__PROBLEM STATEMENT__
Produce a verbatim copy of the records, and keep the images out of it.

__DATASET CONTENT__
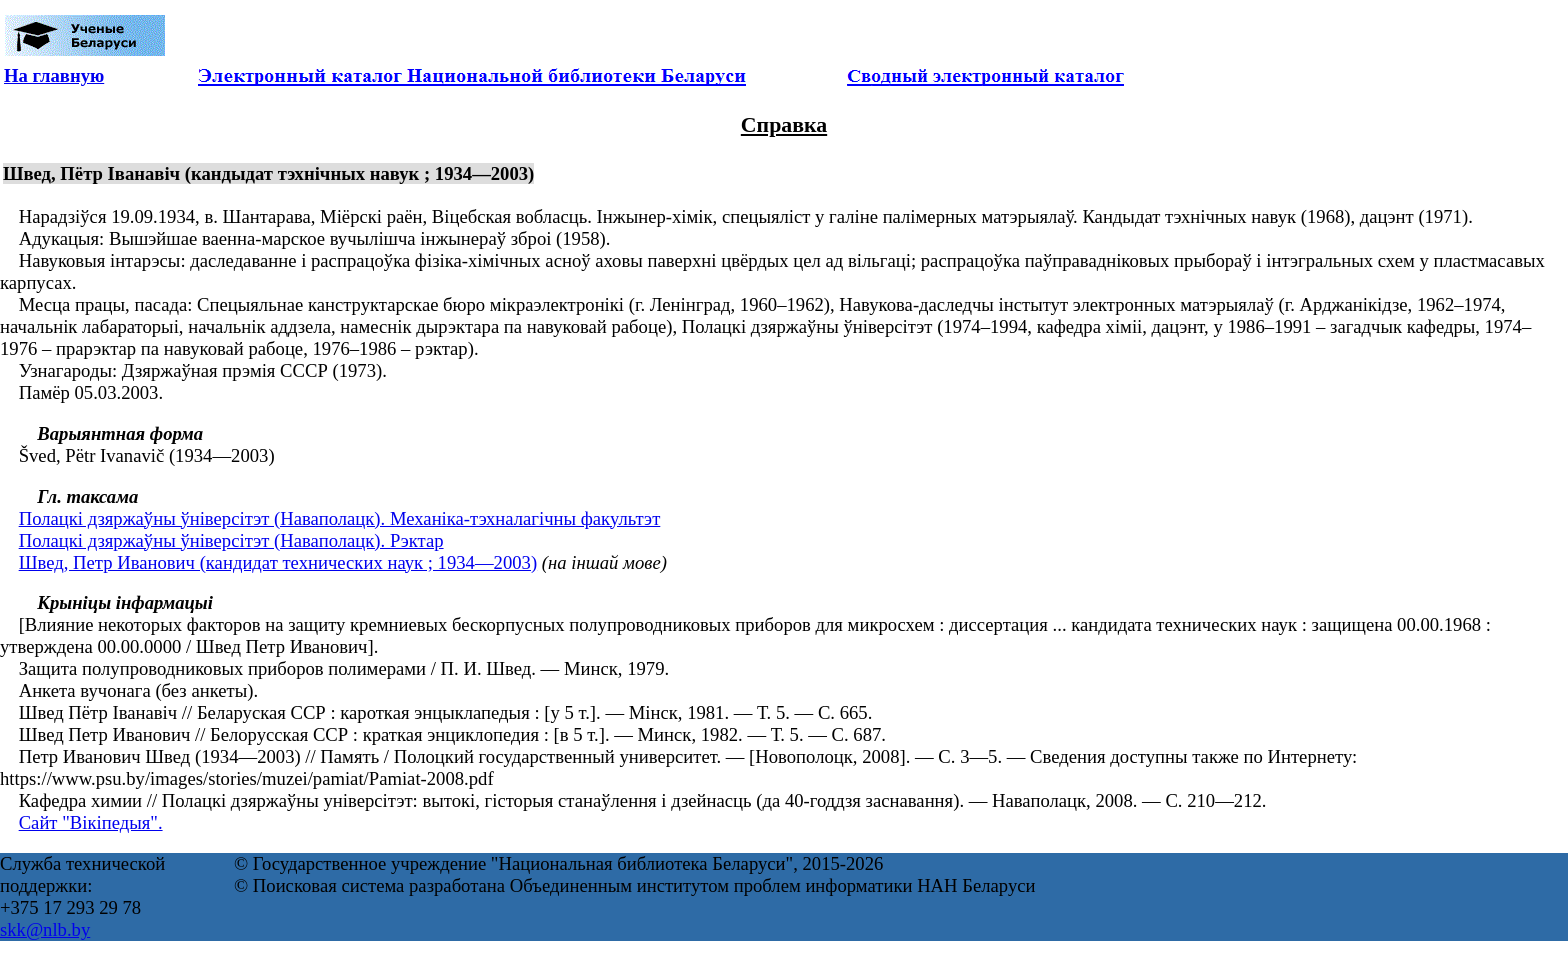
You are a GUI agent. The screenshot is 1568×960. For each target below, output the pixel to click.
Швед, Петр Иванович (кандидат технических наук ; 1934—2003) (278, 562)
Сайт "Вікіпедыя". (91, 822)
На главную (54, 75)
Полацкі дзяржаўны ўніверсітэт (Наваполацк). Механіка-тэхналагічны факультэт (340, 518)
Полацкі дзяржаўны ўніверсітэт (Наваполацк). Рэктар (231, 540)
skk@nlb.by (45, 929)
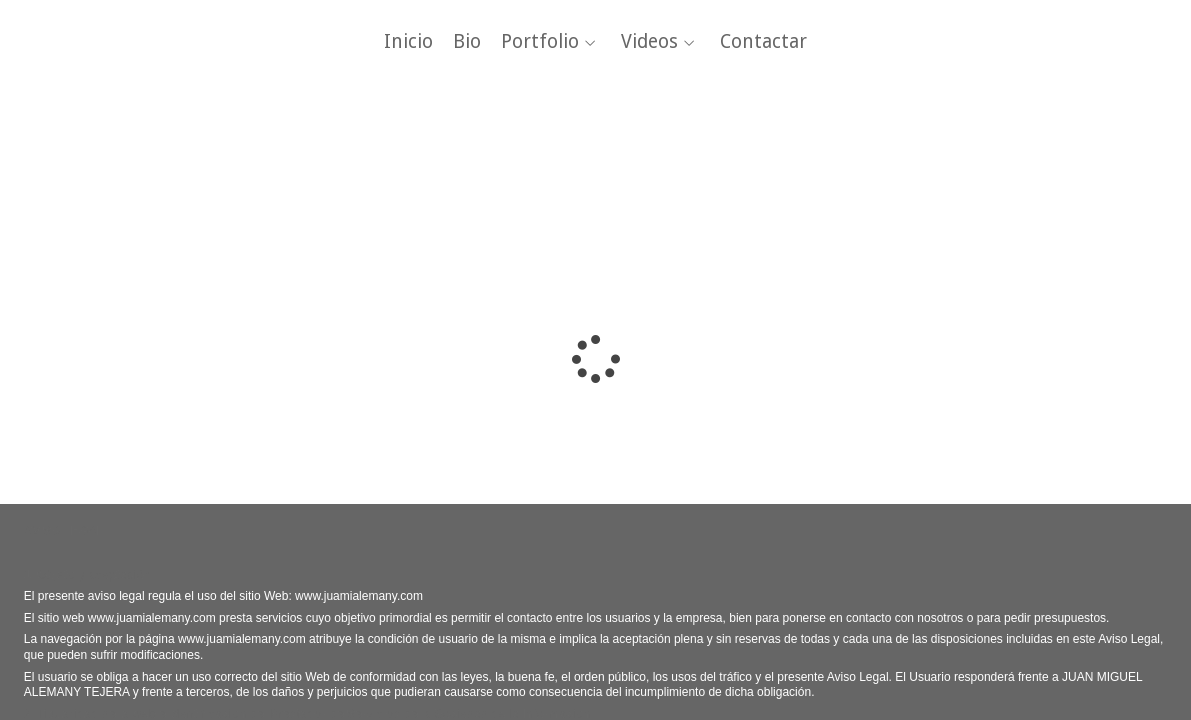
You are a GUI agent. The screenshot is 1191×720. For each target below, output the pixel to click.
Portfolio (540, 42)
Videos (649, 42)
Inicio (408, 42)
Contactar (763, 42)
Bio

__RESPONSE AREA__
You are a GUI agent. The screenshot is 1568×960. For each target below, output the pixel to click.
Швед, Петр Иванович (кандидат технических наук ; 1934—2003) (278, 562)
Сайт "Вікіпедыя". (91, 822)
На главную (54, 75)
Полацкі дзяржаўны ўніверсітэт (Наваполацк). Механіка-тэхналагічны факультэт (340, 518)
Полацкі дзяржаўны ўніверсітэт (Наваполацк). Рэктар (231, 540)
skk@nlb.by (45, 929)
You are a GUI agent. The screenshot is 1191×720. For each target below, output the pixel to click.
Portfolio (540, 42)
Videos (649, 42)
Inicio (408, 42)
Contactar (763, 42)
Bio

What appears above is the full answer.